Bipartisan legislation establishing this position was originally introduced last month, and was added to the NDAA as part of a larger cybersecurity package on Monday. The national cyber director would serve as the president’s principal advisor on cybersecurity and emerging technology issues, and serve as a coordinating force for federal cyber action. 

The national cyber director would replace the previous White House cybersecurity coordinator role, which was eliminated by former national security advisor John Bolton in 2018 in an effort to decrease bureaucracy. 

Bipartisan support for reestablishing the position with further authorities has increased in recent months as cyberattacks targeted as hospitals, COVID-19 research, and other sectors have skyrocketed.

The House passed the overall 2021 NDAA by a vote of 295-125 Tuesday afternoon.

The Senate has not yet voted on its version of the NDAA, but the version that cleared the Senate Armed Services Committee included a clause requiring an “assessment” of the “feasibility” of establishing the position, throwing into question whether the position will be established. 

The measure creating the provision was included in the NDAA as part of a slate of legislation designed to boost federal cybersecurity. Many of the measures included were based on recommendations from the Cyberspace Solarium Commission (CSC), a group established by Congress to recommend ways to defend the United States in cyberspace. 

Another measure added to the NDAA gives the Department of Homeland Security’s Cybersecurity and Infrastructure Security Agency (CISA) the ability to issue subpoenas to internet service providers compelling them to release information on cyber vulnerabilities detected on the networks of critical infrastructure groups.

Other clauses included were those to establish a five-year term for the directors of CISA, to establish a biennial tabletop exercise led by DHS to evaluate the ability of the federal government to respond to a cyberattack on critical infrastructure, and the establishment of a federally-funded center to develop cybersecurity insurance certificates. 

Rep. Mike Rogers (R-Ala.), the ranking member of the House Homeland Security Committee where many of these policies originated, said in a statement Tuesday that “these amendments all play a critical part in mitigating our nation’s cyber risk and working to stay ahead of evolving cybersecurity threats.”

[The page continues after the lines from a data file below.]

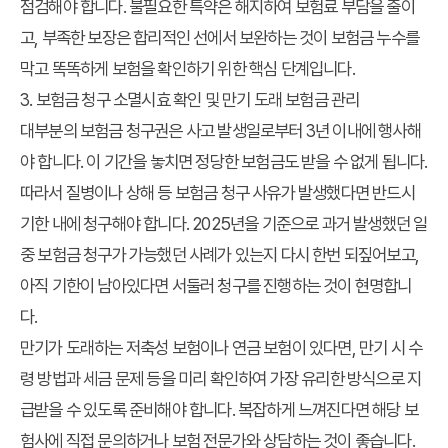
점검해야 합니다. 불필요한 특약은 해지하여 보험료 부담을 줄이
고, 부족한 보장은 합리적인 선에서 보완하는 것이
보험금 누수를
막고 똑똑하게 보험을 확인하기
위한 핵심 단계입니다.
3. 보험금 청구 소멸시효 확인 및 만기 도래 보험금 관리
대부분의 보험금 청구권은 사고 발생일로부터 3년 이내에 행사해
야 합니다. 이 기간을 놓치면 정당한 보험금도 받을 수 없게 됩니다.
따라서 질병이나 상해 등 보험금 청구 사유가 발생했다면 반드시
기한 내에 청구해야 합니다. 2025년을 기준으로 과거 발생했던 일
중 보험금 청구가 가능했던 사례가 있는지 다시 한번 되짚어보고,
아직 기한이 남아있다면 서둘러 청구를 진행하는 것이 현명합니
다.
만기가 도래하는 저축성 보험이나 연금 보험이 있다면, 만기 시 수
령 방법과 세금 문제 등을 미리 확인하여 가장 유리한 방식으로 지
급받을 수 있도록 준비해야 합니다. 복잡하게 느껴진다면 해당 보
험사에 직접 문의하거나 보험 전문가와 상담하는 것이 좋습니다.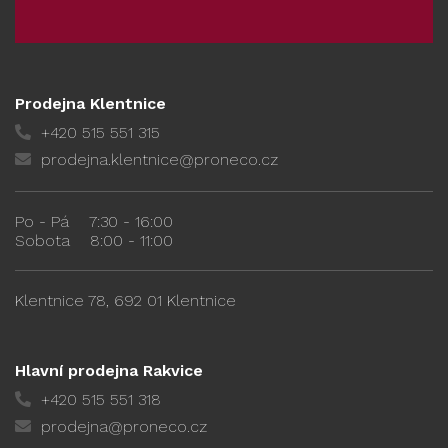
Prodejna Klentnice
+420 515 551 315
prodejna.klentnice@proneco.cz
Po - Pá
7:30 - 16:00
Sobota
8:00 - 11:00
Klentnice 78, 692 01 Klentnice
Hlavní prodejna Rakvice
+420 515 551 318
prodejna@proneco.cz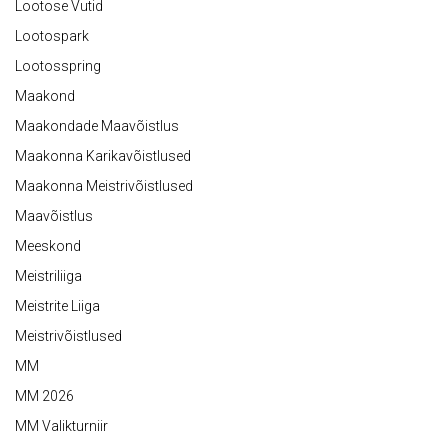
Lootose Vutid
Lootospark
Lootosspring
Maakond
Maakondade Maavõistlus
Maakonna Karikavõistlused
Maakonna Meistrivõistlused
Maavõistlus
Meeskond
Meistriliiga
Meistrite Liiga
Meistrivõistlused
MM
MM 2026
MM Valikturniir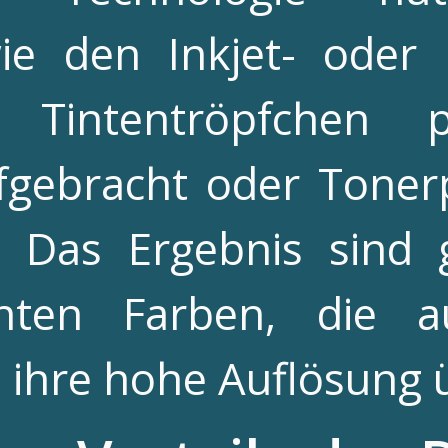
ie den Inkjet- oder 
 Tintentröpfchen 
fgebracht oder Toner
t. Das Ergebnis sind 
lanten Farben, die 
 ihre hohe Auflösung 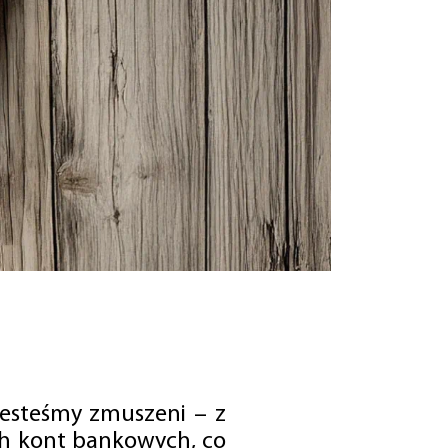
jesteśmy zmuszeni – z
ch kont bankowych, co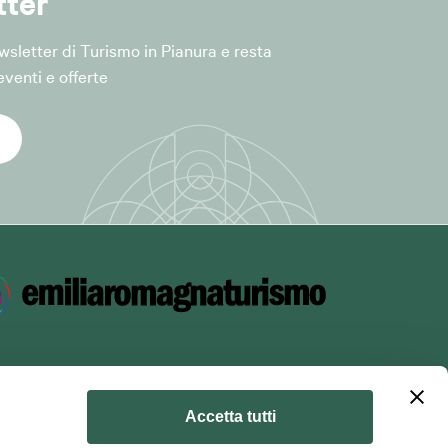
tter
Newsletter di Turismo in Pianura e resta
venti e offerte
lle iniziative e
rt. 6, par. 1,
iceità del
el servizio,
Accetta tutti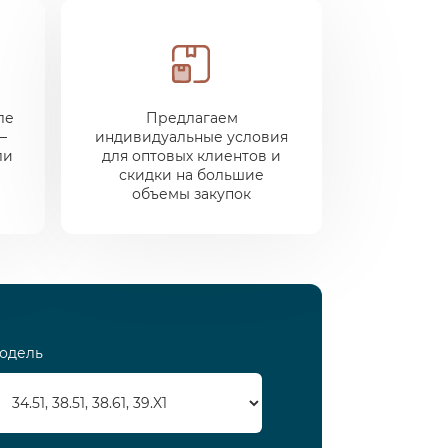
ле
Предлагаем
—
индивидуальные условия
ли
для оптовых клиентов и
скидки на большие
объемы закупок
одель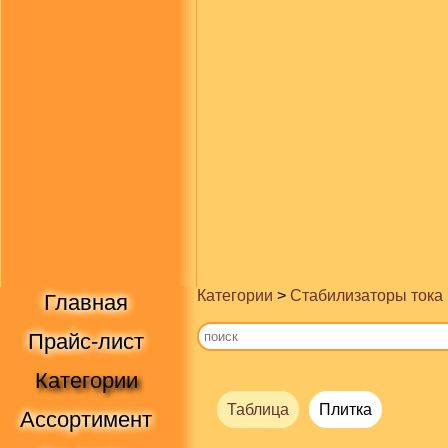
Категории
>
Стабилизаторы тока
Главная
Прайс-лист
Категории
Таблица
Плитка
Ассортимент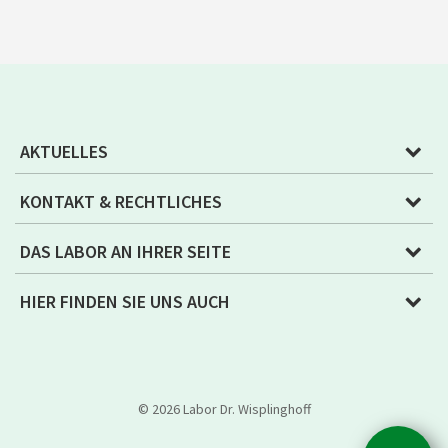
AKTUELLES
KONTAKT & RECHTLICHES
DAS LABOR AN IHRER SEITE
HIER FINDEN SIE UNS AUCH
© 2026 Labor Dr. Wisplinghoff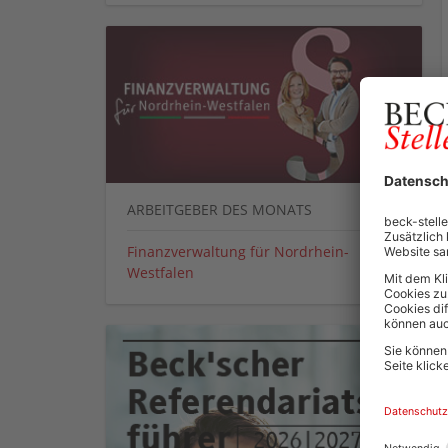
ARBEITGEBER DES MONATS
Finanzverwaltung für Nordrhein-
Westfalen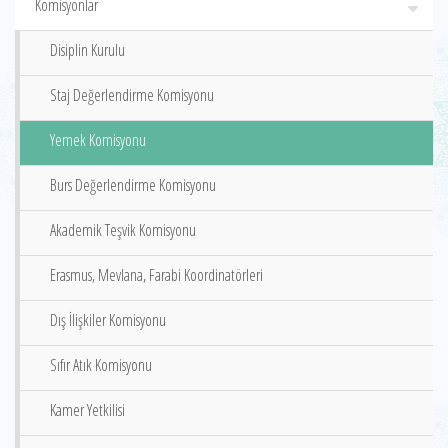
Komisyonlar
Disiplin Kurulu
Staj Değerlendirme Komisyonu
Yemek Komisyonu
Burs Değerlendirme Komisyonu
Akademik Teşvik Komisyonu
Erasmus, Mevlana, Farabi Koordinatörleri
Dış İlişkiler Komisyonu
Sıfır Atık Komisyonu
Kamer Yetkilisi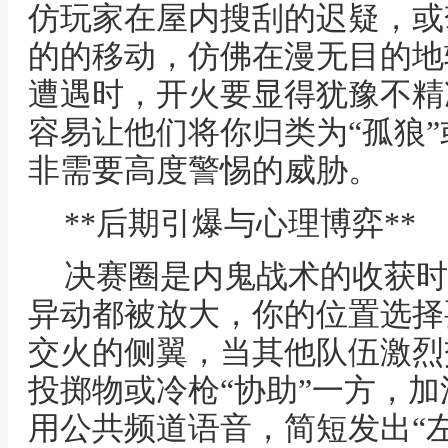
仿玩家在屋内搜刮的迟疑，或
的的移动，仿佛在漫无目的地
遭遇时，开火要显得犹豫不精
容易让他们将你归类为“孤狼”
非需要高度警惕的威胁。
**后期引爆与心理博弈**
决赛圈是内鬼战术的收获时
异动都被放大，你的位置选择
交火的侧翼，当其他队伍激烈
投掷物或冷枪“协助”一方，
用公共频道语音，简短发出“左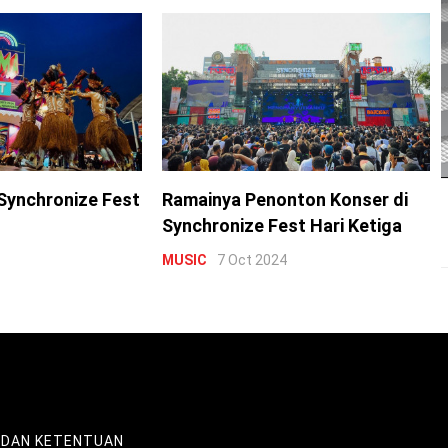
Synchronize Fest
Ramainya Penonton Konser di
Synchronize Fest Hari Ketiga
MUSIC
7 Oct 2024
 DAN KETENTUAN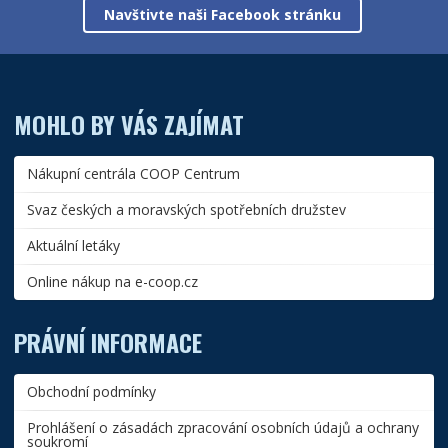
Navštivte naši Facebook stránku
MOHLO BY VÁS ZAJÍMAT
Nákupní centrála COOP Centrum
Svaz českých a moravských spotřebních družstev
Aktuální letáky
Online nákup na e-coop.cz
PRÁVNÍ INFORMACE
Obchodní podmínky
Prohlášení o zásadách zpracování osobních údajů a ochrany
soukromí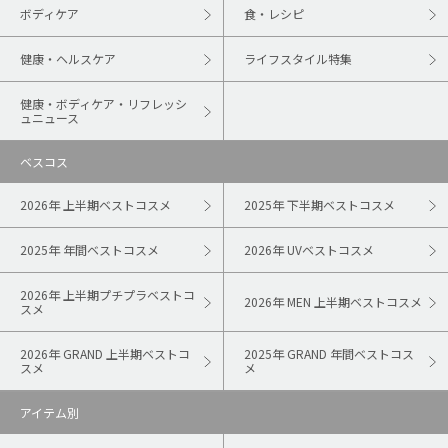
ボディケア
食・レシピ
健康・ヘルスケア
ライフスタイル特集
健康・ボディケア・リフレッシ
ュニュース
ベスコス
2026年 上半期ベストコスメ
2025年 下半期ベストコスメ
2025年 年間ベストコスメ
2026年 UVベストコスメ
2026年 上半期プチプラベストコ
2026年 MEN 上半期ベストコスメ
スメ
2026年 GRAND 上半期ベストコ
2025年 GRAND 年間ベストコス
スメ
メ
アイテム別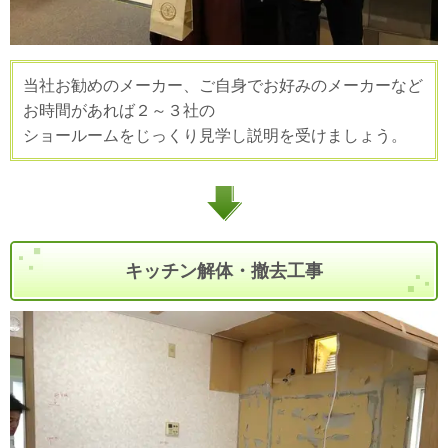
当社お勧めのメーカー、ご自身でお好みのメーカーなど
お時間があれば２～３社の
ショールームをじっくり見学し説明を受けましょう。
キッチン解体・撤去工事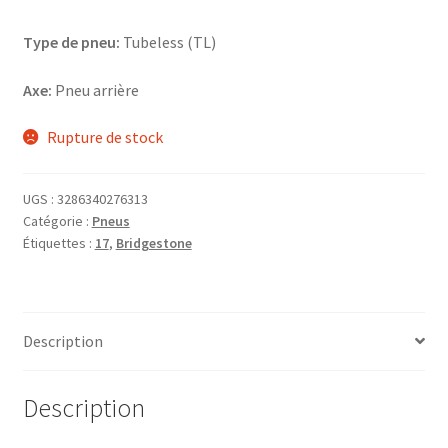
Type de pneu:
Tubeless (TL)
Axe:
Pneu arrière
Rupture de stock
UGS :
3286340276313
Catégorie :
Pneus
Étiquettes :
17
,
Bridgestone
Description
Description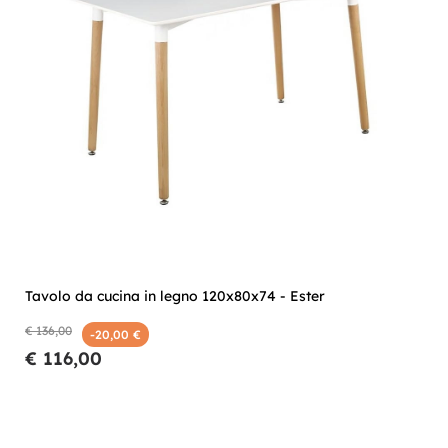
Tavolo da cucina in legno 120x80x74 - Ester
€ 136,00
-20,00 €
€ 116,00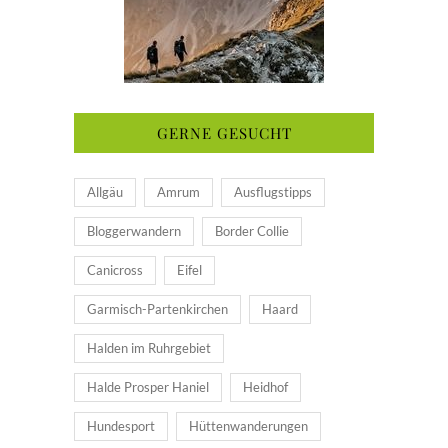
GERNE GESUCHT
Allgäu
Amrum
Ausflugstipps
Bloggerwandern
Border Collie
Canicross
Eifel
Garmisch-Partenkirchen
Haard
Halden im Ruhrgebiet
Halde Prosper Haniel
Heidhof
Hundesport
Hüttenwanderungen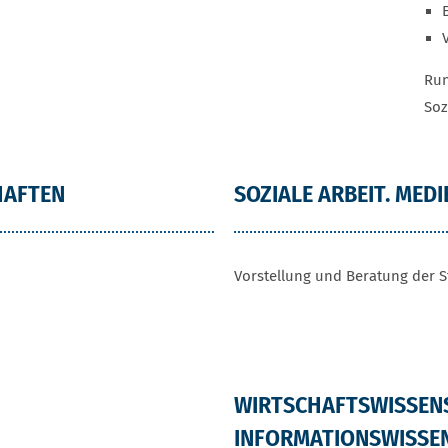
Run
Soz
HAFTEN
SOZIALE ARBEIT. MEDI
Vorstellung und Beratung der 
WIRTSCHAFTSWISSEN
INFORMATIONSWISSE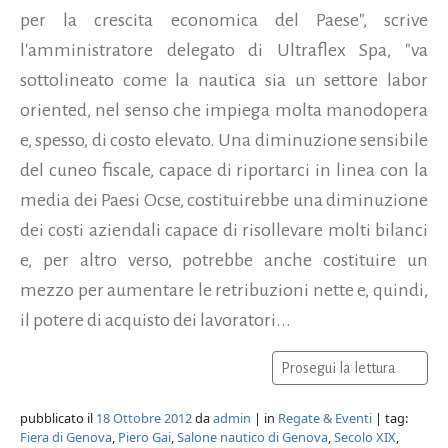
per la crescita economica del Paese", scrive
l'amministratore delegato di Ultraflex Spa, "va
sottolineato come la nautica sia un settore labor
oriented, nel senso che impiega molta manodopera
e, spesso, di costo elevato. Una diminuzione sensibile
del cuneo fiscale, capace di riportarci in linea con la
media dei Paesi Ocse, costituirebbe una diminuzione
dei costi aziendali capace di risollevare molti bilanci
e, per altro verso, potrebbe anche costituire un
mezzo per aumentare le retribuzioni nette e, quindi,
il potere di acquisto dei lavoratori...
Prosegui la lettura
pubblicato il
18 Ottobre 2012
da
admin
| in
Regate & Eventi
| tag:
Fiera di Genova
,
Piero Gai
,
Salone nautico di Genova
,
Secolo XIX
,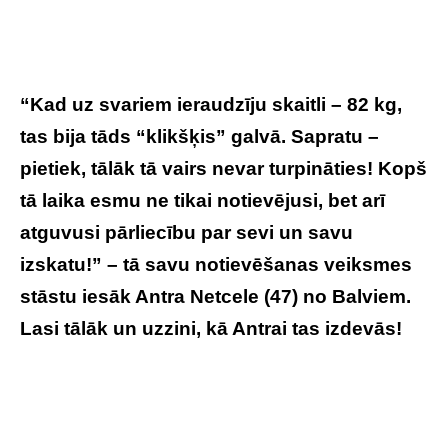
“Kad uz svariem ieraudzīju skaitli – 82 kg,
tas bija tāds “klikšķis” galvā. Sapratu –
pietiek, tālāk tā vairs nevar turpināties! Kopš
tā laika esmu ne tikai notievējusi, bet arī
atguvusi pārliecību par sevi un savu
izskatu!” – tā savu notievēšanas veiksmes
stāstu iesāk Antra Netcele (47) no Balviem.
Lasi tālāk un uzzini, kā Antrai tas izdevās!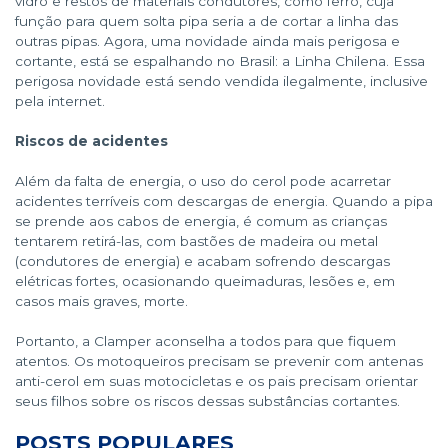
vidro e restos de materiais condutores, como ferro, cuja
função para quem solta pipa seria a de cortar a linha das
outras pipas. Agora, uma novidade ainda mais perigosa e
cortante, está se espalhando no Brasil: a Linha Chilena. Essa
perigosa novidade está sendo vendida ilegalmente, inclusive
pela internet.
Riscos de acidentes
Além da falta de energia, o uso do cerol pode acarretar
acidentes terríveis com descargas de energia. Quando a pipa
se prende aos cabos de energia, é comum as crianças
tentarem retirá-las, com bastões de madeira ou metal
(condutores de energia) e acabam sofrendo descargas
elétricas fortes, ocasionando queimaduras, lesões e, em
casos mais graves, morte.
Portanto, a Clamper aconselha a todos para que fiquem
atentos. Os motoqueiros precisam se prevenir com antenas
anti-cerol em suas motocicletas e os pais precisam orientar
seus filhos sobre os riscos dessas substâncias cortantes.
POSTS POPULARES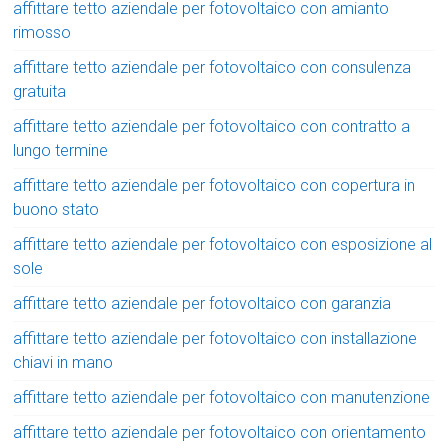
affittare tetto aziendale per fotovoltaico con amianto
rimosso
affittare tetto aziendale per fotovoltaico con consulenza
gratuita
affittare tetto aziendale per fotovoltaico con contratto a
lungo termine
affittare tetto aziendale per fotovoltaico con copertura in
buono stato
affittare tetto aziendale per fotovoltaico con esposizione al
sole
affittare tetto aziendale per fotovoltaico con garanzia
affittare tetto aziendale per fotovoltaico con installazione
chiavi in mano
affittare tetto aziendale per fotovoltaico con manutenzione
affittare tetto aziendale per fotovoltaico con orientamento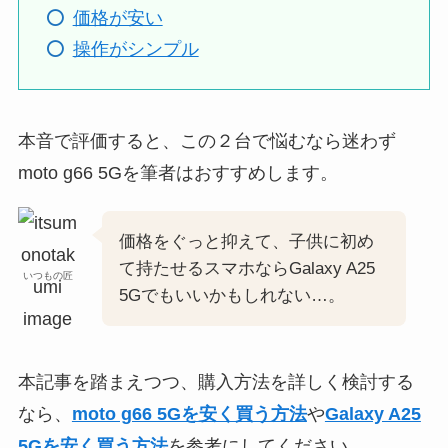
価格が安い
操作がシンプル
本音で評価すると、この２台で悩むなら迷わず
moto g66 5Gを筆者はおすすめします。
価格をぐっと抑えて、子供に初め
て持たせるスマホならGalaxy A25
いつもの匠
5Gでもいいかもしれない…。
本記事を踏まえつつ、購入方法を詳しく検討する
なら、
moto g66 5Gを安く買う方法
や
Galaxy A25
5Gを安く買う方法
を参考にしてください。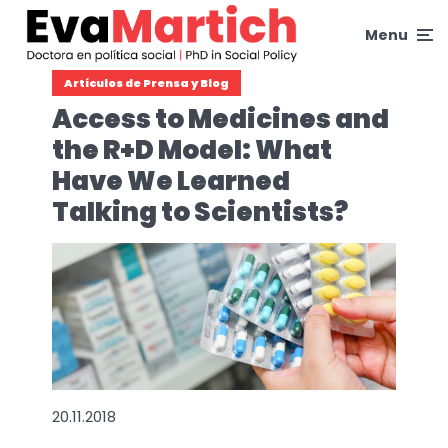
Menu
Artículos de Prensa y Blog
Access to Medicines and
the R+D Model: What
Have We Learned
Talking to Scientists?
20.11.2018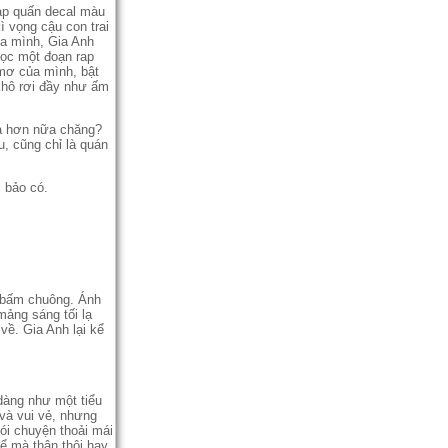
đạp quấn decal màu
 vọng cậu con trai
ủa mình, Gia Anh
 đọc một đoạn rap
 mơ của mình, bật
khô rơi đầy như ấm
 xa hơn nữa chăng?
, cũng chỉ là quán
 bảo có.
t bấm chuông. Ánh
ảng sáng tối lạ
về. Gia Anh lại kể
dàng như một tiểu
 và vui vẻ, nhưng
ói chuyện thoải mái
ể mà thân thôi hay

CSC co-chair Mike Gallagher (R-Wis.) and CSC member Rep. Jim Langevin (D-R.I.) were among the sponsors of the cybersecurity amendments in the House.  

Cyberspace has emerged as a decisive battlefield that puts all Americans — knowingly or unknowingly — on the frontline of conflict. Defending our interests in this domain requires not only substantial investment, but reform that allows us to adapt to these ever-present and ever-changing threats,” Gallagher said in a statement on Monday. 

Langevin added in a separate statement that “this important work to forge forward learning cybersecurity defenses requires a full court press, and I’m thankful for having the support of my colleagues in advancing policy that will help better shield the U.S. from cyber incidents that could spark massive disruption and adversely impact our economic and democratic standing.”